The problem
Search the data for the word "Network" and copy every line where it occurs.

Segment Start: Supplied data

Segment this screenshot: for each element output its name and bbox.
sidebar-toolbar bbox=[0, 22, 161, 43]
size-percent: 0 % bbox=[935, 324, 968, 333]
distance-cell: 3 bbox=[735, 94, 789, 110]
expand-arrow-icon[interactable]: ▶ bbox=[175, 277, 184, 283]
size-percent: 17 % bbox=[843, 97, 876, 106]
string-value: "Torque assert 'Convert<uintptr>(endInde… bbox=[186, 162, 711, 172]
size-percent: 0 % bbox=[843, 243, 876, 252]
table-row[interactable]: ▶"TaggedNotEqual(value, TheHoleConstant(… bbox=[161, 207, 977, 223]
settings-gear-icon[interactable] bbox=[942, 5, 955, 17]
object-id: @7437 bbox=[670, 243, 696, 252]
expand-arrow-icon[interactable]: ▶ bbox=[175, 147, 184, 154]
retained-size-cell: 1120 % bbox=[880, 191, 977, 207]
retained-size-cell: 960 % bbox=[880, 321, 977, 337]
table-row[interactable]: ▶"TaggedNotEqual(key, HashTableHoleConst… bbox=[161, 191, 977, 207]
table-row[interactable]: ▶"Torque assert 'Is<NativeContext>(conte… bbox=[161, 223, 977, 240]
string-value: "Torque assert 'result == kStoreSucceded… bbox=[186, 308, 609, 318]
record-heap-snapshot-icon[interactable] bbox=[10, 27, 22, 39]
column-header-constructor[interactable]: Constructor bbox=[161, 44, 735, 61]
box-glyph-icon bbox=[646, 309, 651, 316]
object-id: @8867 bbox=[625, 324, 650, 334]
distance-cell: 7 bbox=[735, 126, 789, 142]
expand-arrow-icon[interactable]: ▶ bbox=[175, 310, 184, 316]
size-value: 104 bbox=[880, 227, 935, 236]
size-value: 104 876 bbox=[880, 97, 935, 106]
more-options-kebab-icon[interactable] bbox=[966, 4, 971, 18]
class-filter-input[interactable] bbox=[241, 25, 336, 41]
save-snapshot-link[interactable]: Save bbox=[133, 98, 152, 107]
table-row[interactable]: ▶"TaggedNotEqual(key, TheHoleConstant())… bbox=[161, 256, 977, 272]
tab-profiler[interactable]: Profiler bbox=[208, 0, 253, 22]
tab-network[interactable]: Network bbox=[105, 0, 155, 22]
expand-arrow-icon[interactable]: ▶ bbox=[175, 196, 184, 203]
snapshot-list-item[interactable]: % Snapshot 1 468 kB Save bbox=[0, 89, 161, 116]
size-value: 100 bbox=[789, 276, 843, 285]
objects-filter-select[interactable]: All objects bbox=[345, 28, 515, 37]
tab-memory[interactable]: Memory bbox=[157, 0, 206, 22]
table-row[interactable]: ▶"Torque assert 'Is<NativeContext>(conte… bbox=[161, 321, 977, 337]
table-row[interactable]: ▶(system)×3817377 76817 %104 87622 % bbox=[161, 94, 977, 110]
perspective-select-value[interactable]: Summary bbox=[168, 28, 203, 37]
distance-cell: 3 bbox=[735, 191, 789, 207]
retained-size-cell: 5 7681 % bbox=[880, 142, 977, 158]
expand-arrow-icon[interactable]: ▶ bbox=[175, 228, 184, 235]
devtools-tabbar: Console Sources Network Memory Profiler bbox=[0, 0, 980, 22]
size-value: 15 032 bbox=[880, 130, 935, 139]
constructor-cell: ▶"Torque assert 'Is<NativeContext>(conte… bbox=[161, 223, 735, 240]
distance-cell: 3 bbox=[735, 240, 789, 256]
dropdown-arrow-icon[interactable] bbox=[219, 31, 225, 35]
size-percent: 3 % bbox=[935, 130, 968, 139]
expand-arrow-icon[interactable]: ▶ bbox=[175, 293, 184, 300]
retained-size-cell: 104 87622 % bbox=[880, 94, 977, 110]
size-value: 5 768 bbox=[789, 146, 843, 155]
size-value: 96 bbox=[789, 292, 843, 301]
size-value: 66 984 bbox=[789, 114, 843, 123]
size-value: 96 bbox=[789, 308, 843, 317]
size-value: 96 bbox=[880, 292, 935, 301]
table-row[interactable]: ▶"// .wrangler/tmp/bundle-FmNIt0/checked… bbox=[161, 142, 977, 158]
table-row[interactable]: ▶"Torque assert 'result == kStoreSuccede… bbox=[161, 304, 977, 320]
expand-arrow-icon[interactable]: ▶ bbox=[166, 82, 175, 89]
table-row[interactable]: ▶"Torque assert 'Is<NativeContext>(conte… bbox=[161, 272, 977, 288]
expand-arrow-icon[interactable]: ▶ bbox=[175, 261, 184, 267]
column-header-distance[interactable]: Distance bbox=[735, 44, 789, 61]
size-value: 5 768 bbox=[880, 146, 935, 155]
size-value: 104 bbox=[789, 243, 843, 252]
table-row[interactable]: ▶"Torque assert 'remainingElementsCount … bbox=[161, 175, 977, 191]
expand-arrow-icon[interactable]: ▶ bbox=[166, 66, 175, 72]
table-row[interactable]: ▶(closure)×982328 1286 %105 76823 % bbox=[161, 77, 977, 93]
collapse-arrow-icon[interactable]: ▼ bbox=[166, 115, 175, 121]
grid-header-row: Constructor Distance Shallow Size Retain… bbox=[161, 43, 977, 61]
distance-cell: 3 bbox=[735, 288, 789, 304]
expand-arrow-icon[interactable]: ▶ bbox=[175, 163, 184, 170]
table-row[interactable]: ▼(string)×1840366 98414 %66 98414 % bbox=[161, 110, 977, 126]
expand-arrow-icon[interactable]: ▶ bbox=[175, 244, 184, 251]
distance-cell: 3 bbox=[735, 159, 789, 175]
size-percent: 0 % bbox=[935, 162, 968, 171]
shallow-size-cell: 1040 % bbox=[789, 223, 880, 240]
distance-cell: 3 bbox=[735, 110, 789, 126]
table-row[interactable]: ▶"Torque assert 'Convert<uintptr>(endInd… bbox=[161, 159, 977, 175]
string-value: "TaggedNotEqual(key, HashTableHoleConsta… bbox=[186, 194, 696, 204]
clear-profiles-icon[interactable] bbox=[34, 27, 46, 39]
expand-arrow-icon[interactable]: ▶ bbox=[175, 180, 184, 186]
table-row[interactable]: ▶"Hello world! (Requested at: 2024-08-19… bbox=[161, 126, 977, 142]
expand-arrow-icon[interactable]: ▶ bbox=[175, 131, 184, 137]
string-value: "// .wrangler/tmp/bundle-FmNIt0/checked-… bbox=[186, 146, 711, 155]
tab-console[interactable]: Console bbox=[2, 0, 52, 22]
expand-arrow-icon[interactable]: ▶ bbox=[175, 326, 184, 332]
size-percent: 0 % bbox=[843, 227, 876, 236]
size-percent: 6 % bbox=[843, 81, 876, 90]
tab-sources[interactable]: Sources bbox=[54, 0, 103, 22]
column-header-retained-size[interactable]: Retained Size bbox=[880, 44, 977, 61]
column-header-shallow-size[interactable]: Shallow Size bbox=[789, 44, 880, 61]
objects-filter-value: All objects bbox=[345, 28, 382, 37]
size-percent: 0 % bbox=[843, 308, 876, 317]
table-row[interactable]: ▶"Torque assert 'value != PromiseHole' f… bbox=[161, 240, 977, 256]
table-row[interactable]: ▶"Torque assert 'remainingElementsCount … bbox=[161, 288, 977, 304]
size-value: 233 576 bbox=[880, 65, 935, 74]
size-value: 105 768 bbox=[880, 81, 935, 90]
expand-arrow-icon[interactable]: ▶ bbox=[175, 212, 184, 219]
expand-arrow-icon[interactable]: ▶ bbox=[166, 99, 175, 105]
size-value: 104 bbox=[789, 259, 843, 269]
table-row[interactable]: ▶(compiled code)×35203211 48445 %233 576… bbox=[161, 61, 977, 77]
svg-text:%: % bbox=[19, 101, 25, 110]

Segment End: Supplied data

Result
tab-network[interactable]: Network bbox=[105, 0, 155, 22]
devtools-tabbar: Console Sources Network Memory Profiler bbox=[0, 0, 980, 22]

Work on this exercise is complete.